Provided material:
____________________
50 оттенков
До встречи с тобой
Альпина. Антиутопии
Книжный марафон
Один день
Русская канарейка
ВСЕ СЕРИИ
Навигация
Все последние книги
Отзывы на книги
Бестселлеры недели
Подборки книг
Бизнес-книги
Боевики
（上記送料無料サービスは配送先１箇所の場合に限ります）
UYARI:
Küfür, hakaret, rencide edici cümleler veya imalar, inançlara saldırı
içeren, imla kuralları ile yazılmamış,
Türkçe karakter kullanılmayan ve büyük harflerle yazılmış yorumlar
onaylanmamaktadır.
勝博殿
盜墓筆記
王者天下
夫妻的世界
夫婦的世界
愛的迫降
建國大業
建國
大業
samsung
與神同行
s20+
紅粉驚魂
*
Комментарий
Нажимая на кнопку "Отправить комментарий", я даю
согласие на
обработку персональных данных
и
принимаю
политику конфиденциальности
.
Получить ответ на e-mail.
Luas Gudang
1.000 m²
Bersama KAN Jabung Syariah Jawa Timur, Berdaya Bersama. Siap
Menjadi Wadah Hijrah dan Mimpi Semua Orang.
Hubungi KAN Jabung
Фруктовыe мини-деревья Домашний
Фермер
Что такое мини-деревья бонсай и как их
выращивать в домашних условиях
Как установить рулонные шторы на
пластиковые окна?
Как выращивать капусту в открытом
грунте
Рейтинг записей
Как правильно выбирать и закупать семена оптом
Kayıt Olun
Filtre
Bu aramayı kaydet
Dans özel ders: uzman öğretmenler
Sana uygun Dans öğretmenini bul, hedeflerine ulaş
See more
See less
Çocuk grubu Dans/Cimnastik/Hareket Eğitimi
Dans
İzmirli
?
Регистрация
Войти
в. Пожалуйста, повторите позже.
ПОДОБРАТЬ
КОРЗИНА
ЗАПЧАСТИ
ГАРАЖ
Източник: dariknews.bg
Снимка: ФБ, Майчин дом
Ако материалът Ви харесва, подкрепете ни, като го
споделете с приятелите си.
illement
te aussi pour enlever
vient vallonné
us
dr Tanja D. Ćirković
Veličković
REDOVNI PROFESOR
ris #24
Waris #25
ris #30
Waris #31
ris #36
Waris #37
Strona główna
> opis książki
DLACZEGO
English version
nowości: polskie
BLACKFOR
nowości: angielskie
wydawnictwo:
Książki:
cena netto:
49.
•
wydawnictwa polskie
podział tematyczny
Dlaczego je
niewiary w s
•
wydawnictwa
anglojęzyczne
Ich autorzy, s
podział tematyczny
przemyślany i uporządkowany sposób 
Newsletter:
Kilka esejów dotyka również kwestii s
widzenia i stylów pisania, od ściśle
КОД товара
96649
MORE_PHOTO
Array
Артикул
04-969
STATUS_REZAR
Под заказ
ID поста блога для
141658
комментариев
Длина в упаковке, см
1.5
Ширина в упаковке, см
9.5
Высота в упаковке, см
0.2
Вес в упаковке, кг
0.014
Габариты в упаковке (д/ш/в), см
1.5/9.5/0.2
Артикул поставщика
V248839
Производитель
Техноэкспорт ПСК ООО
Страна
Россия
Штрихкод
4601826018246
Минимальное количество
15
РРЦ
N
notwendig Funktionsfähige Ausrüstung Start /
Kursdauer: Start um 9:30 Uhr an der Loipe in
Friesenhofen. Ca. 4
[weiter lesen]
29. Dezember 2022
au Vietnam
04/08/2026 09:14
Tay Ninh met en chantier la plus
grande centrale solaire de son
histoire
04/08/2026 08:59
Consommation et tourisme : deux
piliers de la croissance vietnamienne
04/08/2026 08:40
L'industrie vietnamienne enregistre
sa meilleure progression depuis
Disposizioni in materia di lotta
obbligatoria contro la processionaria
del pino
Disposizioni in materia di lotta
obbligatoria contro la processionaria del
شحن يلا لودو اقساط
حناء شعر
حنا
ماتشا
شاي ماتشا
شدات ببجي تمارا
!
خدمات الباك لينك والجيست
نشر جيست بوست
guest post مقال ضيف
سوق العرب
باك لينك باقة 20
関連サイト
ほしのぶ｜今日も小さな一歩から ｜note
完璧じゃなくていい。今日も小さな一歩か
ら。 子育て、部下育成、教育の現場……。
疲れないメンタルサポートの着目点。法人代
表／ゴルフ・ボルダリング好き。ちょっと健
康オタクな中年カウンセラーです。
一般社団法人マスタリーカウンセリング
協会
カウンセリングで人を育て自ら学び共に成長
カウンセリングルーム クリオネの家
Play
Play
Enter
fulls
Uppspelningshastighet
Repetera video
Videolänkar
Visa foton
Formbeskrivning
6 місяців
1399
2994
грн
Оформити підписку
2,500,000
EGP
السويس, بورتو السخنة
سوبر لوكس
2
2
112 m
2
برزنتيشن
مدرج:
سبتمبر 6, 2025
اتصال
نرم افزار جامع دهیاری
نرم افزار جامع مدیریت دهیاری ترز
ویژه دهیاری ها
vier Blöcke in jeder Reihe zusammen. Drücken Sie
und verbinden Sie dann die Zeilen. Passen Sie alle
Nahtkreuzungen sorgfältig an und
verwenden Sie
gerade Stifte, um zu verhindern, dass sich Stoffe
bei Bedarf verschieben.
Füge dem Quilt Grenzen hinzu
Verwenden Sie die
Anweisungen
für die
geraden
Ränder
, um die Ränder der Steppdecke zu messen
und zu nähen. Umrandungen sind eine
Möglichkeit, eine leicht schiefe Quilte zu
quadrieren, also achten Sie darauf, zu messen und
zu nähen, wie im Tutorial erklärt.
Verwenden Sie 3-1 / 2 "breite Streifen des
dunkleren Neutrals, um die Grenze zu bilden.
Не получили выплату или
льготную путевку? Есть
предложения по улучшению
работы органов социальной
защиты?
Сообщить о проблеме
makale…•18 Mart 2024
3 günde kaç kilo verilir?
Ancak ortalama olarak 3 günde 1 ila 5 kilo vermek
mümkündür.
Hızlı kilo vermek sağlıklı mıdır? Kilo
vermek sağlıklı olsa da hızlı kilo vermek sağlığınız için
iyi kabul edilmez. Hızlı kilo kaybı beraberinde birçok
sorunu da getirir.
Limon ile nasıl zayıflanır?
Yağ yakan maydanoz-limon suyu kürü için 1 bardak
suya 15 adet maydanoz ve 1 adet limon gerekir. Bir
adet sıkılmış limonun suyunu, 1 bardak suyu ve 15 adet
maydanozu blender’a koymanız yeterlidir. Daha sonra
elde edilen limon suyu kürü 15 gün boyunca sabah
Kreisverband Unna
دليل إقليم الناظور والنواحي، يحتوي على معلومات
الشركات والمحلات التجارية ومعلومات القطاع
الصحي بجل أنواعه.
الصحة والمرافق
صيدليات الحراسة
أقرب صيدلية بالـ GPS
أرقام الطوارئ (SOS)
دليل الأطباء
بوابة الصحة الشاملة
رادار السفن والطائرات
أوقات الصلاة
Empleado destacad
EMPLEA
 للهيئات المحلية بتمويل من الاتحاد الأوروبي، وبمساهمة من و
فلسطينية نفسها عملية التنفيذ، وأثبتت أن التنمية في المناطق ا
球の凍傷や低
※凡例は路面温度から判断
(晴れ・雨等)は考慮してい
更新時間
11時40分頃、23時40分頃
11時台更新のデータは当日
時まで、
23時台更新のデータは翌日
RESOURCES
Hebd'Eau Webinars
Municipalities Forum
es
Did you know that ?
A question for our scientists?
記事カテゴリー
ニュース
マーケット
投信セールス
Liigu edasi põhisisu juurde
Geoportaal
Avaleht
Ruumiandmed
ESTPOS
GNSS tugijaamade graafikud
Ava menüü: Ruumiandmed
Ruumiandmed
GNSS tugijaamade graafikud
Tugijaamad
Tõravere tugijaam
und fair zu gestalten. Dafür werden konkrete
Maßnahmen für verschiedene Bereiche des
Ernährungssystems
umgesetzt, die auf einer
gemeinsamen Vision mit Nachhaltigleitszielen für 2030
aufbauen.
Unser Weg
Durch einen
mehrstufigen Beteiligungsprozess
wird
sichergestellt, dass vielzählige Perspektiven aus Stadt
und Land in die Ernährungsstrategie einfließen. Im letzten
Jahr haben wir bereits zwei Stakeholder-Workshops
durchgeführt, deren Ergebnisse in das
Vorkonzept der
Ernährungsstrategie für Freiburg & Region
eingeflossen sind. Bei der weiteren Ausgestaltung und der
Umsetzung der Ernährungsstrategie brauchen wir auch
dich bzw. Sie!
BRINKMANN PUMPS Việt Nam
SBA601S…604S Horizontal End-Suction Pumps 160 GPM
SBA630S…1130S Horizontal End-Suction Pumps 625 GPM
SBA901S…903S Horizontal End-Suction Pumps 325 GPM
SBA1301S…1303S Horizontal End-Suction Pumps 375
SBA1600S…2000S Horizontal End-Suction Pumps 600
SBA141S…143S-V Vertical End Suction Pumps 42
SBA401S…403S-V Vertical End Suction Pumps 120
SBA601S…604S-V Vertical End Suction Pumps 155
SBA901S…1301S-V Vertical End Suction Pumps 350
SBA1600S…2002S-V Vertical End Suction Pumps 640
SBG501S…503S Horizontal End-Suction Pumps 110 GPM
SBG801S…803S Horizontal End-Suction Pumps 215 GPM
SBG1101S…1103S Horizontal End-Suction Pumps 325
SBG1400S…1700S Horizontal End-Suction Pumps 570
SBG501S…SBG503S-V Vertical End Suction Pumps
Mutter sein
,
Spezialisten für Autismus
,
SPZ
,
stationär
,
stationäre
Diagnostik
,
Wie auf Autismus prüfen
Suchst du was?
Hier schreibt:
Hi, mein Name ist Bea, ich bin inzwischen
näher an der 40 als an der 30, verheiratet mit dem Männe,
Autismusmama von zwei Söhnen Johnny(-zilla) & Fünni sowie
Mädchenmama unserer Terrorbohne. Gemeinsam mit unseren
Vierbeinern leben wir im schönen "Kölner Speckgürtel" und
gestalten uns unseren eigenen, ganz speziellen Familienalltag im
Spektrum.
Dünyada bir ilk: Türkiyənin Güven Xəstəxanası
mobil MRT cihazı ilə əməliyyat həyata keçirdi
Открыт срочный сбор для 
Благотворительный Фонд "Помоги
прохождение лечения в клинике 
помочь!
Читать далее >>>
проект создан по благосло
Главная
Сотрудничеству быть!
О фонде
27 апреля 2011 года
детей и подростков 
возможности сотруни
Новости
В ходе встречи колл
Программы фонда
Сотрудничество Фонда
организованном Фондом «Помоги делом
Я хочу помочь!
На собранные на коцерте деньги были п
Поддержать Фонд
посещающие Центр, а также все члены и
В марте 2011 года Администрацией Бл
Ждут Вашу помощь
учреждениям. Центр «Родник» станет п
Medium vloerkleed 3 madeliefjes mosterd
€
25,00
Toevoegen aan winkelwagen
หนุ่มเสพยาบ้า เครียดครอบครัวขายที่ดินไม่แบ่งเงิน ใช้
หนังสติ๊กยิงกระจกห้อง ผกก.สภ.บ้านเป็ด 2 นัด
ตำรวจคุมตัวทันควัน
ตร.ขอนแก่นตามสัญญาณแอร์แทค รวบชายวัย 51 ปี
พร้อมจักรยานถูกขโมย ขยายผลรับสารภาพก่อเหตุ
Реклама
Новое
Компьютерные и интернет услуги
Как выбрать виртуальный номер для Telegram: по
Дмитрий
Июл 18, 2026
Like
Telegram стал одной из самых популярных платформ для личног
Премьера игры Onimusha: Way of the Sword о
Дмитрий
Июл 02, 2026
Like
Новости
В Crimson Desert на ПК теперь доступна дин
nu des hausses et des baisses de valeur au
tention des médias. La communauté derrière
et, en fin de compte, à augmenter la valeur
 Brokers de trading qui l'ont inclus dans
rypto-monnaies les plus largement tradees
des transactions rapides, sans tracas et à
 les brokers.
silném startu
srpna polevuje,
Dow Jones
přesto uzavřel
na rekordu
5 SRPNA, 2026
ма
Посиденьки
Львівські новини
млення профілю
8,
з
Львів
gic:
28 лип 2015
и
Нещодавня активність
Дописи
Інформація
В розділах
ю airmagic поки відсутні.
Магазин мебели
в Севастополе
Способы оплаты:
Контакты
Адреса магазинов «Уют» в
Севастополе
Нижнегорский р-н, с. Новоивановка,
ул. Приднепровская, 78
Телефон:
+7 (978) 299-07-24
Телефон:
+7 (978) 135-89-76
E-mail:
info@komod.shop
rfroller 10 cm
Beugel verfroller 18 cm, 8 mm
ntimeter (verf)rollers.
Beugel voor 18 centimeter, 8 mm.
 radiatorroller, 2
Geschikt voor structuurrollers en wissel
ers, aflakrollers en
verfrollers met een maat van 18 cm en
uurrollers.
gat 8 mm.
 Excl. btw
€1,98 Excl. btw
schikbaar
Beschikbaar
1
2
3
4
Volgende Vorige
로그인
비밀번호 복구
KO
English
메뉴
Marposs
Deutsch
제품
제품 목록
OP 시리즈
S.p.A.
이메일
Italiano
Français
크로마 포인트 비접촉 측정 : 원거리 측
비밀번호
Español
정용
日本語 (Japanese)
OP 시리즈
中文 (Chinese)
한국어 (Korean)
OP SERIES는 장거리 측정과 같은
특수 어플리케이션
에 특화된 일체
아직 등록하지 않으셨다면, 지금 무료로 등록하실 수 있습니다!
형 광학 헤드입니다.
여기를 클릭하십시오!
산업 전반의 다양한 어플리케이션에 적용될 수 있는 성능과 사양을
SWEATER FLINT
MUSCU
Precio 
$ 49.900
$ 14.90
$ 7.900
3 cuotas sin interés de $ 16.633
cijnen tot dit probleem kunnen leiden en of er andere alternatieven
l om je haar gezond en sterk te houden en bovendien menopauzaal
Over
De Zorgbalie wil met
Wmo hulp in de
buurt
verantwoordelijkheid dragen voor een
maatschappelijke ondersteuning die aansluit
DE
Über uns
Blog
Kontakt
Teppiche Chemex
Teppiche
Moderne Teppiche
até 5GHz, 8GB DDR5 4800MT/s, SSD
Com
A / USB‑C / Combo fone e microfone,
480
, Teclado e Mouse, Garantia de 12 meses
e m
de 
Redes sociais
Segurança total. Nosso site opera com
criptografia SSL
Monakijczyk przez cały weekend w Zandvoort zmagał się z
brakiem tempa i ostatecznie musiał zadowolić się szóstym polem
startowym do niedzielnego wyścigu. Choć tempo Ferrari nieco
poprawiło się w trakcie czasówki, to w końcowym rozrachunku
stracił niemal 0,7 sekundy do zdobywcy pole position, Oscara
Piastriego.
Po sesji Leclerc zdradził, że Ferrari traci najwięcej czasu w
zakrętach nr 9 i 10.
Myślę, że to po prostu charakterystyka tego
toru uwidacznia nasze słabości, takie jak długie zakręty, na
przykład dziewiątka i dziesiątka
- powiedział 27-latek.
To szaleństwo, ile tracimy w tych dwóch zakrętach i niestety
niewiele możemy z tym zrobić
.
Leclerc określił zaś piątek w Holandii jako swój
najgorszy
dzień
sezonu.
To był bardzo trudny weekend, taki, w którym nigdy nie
____________________
Task: Send back an exact copy of only the lines from the line with "Maßnahmen für verschiedene Bereiche des" up to and including the line with "SBA1600S…2002S-V Vertical End" in the data above.

Answer box:
Maßnahmen für verschiedene Bereiche des
Ernährungssystems
umgesetzt, die auf einer
gemeinsamen Vision mit Nachhaltigleitszielen für 2030
aufbauen.
Unser Weg
Durch einen
mehrstufigen Beteiligungsprozess
wird
sichergestellt, dass vielzählige Perspektiven aus Stadt
und Land in die Ernährungsstrategie einfließen. Im letzten
Jahr haben wir bereits zwei Stakeholder-Workshops
durchgeführt, deren Ergebnisse in das
Vorkonzept der
Ernährungsstrategie für Freiburg & Region
eingeflossen sind. Bei der weiteren Ausgestaltung und der
Umsetzung der Ernährungsstrategie brauchen wir auch
dich bzw. Sie!
BRINKMANN PUMPS Việt Nam
SBA601S…604S Horizontal End-Suction Pumps 160 GPM
SBA630S…1130S Horizontal End-Suction Pumps 625 GPM
SBA901S…903S Horizontal End-Suction Pumps 325 GPM
SBA1301S…1303S Horizontal End-Suction Pumps 375
SBA1600S…2000S Horizontal End-Suction Pumps 600
SBA141S…143S-V Vertical End Suction Pumps 42
SBA401S…403S-V Vertical End Suction Pumps 120
SBA601S…604S-V Vertical End Suction Pumps 155
SBA901S…1301S-V Vertical End Suction Pumps 350
SBA1600S…2002S-V Vertical End Suction Pumps 640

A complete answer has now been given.